とにかく隷属の首輪を着けられている以上、慎重に行動しなくては・・・。
久しぶりに現れた男をそっと眺める。私と同じようにフード付きのローブに身を包んでいる。ただし、聖女の白いローブとは違い鼠色のローブだ。今日は仮面は着けていないようだが、フードを目深に被っているので、やっぱりその表情を伺い知ることはできない。
「そうだちょっと確認しておこう」
男は私のローブの襟を少し下げると隷属の首輪に手を触れる。
「ふむ」
魔力の気配を感じる。人が魔道具を使うときに感じられる気配だ。
「問題ないようだ。絶対に命令には逆らわないようにしろ。でないと」
私の首元を直しながら男は念を押す。
この男に逆らって死にそうになった、あのときのことを、忘れることはできない。隷属の首輪の効果は疑いようもない。この首輪は本物だ。
もう少し、あとほんの少しで私は死んでいた。
私の魔力が高く最上級の回復魔法が使えたからギリギリ生き残った。それは分かっている。
「分かっています」
ああ、なんで私はあんな手紙に騙されて、ノコノコと一人で出てきてしまったのか。またもや後悔の念が押し寄せる。
思えば、やっぱりハルの名前を出されたのが決め手だった。
私が乗せられた馬車には魔道具によって魔法無効化の結界が張られていて、私はあっさり拘束された。男が得意そうに説明していたのを思い出す。
悔しい。
ジークたちだって心配しているだろう。ジークはこの世界で英雄と呼ばれている。パーティーメンバーが突然いなくなったのだ。探しているとは思う。ましてジークは私にプロポーズしていた。
私も・・・心が揺れていた。ハル、ごめんなさい。
この世界で生きていくことを考えれば英雄と言われているジークを頼るのは正解だろう。それにジークはいい人だ。でも・・・私が好きなのは・・・。

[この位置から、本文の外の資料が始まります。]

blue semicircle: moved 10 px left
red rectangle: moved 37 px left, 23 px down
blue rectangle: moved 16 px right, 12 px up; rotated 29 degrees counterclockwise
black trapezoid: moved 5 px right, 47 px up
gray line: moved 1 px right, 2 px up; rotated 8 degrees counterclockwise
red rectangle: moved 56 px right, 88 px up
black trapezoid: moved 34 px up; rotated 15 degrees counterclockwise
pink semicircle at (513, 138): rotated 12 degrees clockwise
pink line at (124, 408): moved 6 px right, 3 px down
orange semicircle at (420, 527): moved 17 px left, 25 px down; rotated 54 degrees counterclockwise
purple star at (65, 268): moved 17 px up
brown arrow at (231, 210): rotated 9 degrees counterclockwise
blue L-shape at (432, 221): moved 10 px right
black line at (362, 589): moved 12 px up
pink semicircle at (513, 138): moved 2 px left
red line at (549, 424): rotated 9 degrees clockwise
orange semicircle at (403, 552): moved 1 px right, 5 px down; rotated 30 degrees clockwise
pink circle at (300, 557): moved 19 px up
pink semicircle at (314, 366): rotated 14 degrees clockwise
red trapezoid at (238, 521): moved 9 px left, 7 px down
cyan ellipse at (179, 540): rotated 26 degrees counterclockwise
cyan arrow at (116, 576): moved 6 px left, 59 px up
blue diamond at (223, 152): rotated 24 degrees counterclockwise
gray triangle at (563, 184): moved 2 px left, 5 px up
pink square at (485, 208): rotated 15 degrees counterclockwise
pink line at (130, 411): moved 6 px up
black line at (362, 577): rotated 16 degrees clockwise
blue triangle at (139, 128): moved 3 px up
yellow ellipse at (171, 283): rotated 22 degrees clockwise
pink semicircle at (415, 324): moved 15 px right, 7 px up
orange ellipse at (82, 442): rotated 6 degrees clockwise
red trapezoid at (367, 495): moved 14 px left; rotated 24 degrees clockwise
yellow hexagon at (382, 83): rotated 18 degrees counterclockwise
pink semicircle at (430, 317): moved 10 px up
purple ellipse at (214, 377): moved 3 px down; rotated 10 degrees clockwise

ハルとクレアさんも、あの魔法陣でどこかに転移したはずだ。
もしかして、どこか違う世界に行ってしまったのだろうか?
それとも、私たちを殺そうとしたクレアさんと一緒なら・・・ハルはもう・・・。
気が付いたら、男は姿を消しており入れ替わるように教皇とベネディクト大司祭が私の前にいた。
「さあ、昨日に続いてで申し訳ありませんが、治療の時間です」
「行きましょう、聖女様」
私は聖女らしく重々しく頷いた。